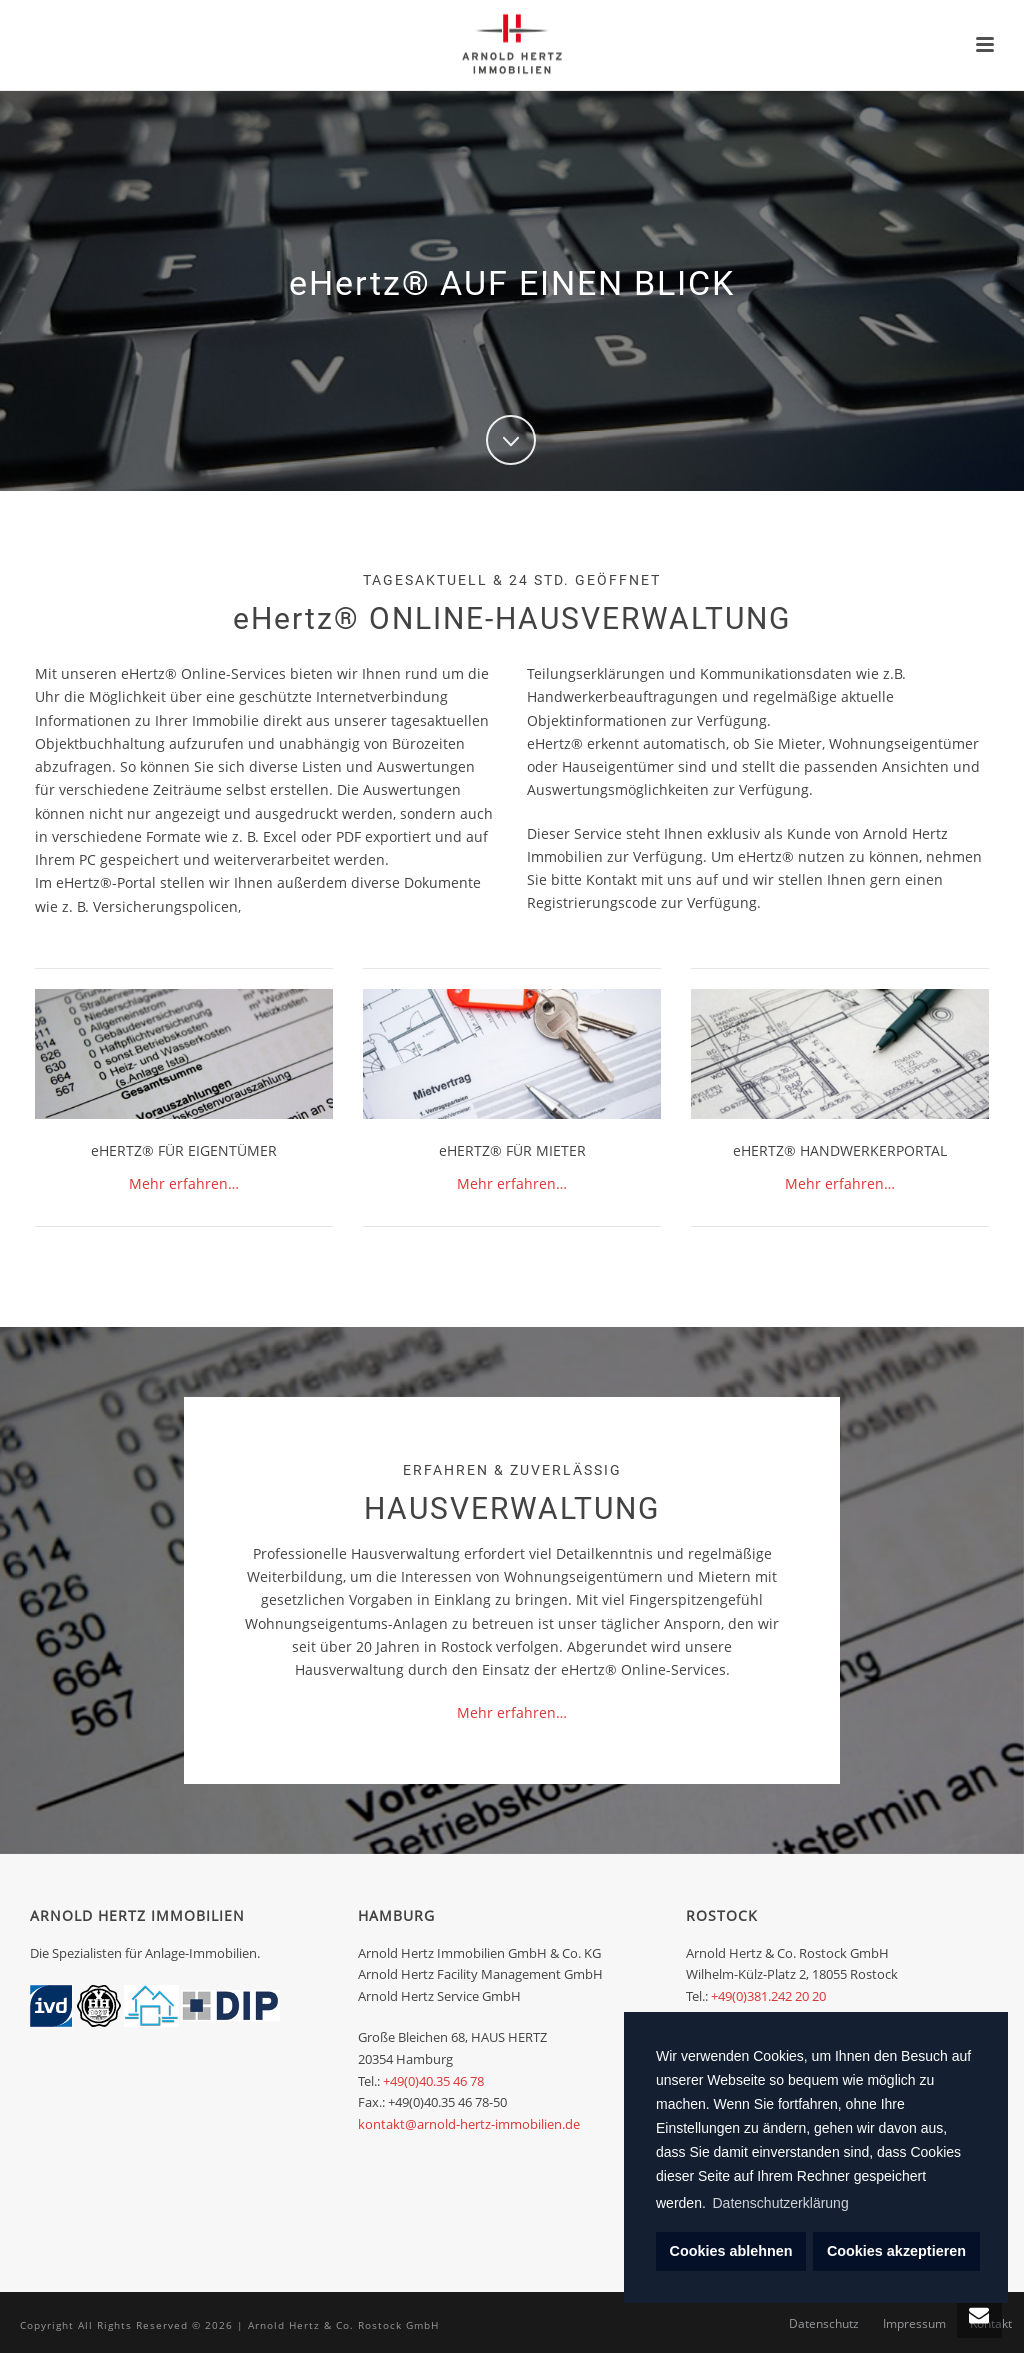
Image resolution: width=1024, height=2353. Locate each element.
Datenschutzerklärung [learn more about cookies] (781, 2203)
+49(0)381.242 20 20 (768, 1996)
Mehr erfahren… (184, 1183)
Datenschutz (824, 2325)
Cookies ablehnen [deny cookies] (731, 2251)
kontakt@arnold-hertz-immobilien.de (469, 2124)
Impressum (914, 2325)
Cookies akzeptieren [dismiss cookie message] (896, 2251)
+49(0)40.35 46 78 (433, 2081)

## The task
Repeat every line of the data above exactly, but drop the pictures.

## Response to the exercise
Image resolution: width=1024, height=2353. Locate each element.
Datenschutzerklärung [learn more about cookies] (781, 2203)
+49(0)381.242 20 20 (768, 1996)
Mehr erfahren… (184, 1183)
Datenschutz (824, 2325)
Cookies ablehnen [deny cookies] (731, 2251)
kontakt@arnold-hertz-immobilien.de (469, 2124)
Impressum (914, 2325)
Cookies akzeptieren [dismiss cookie message] (896, 2251)
+49(0)40.35 46 78 (433, 2081)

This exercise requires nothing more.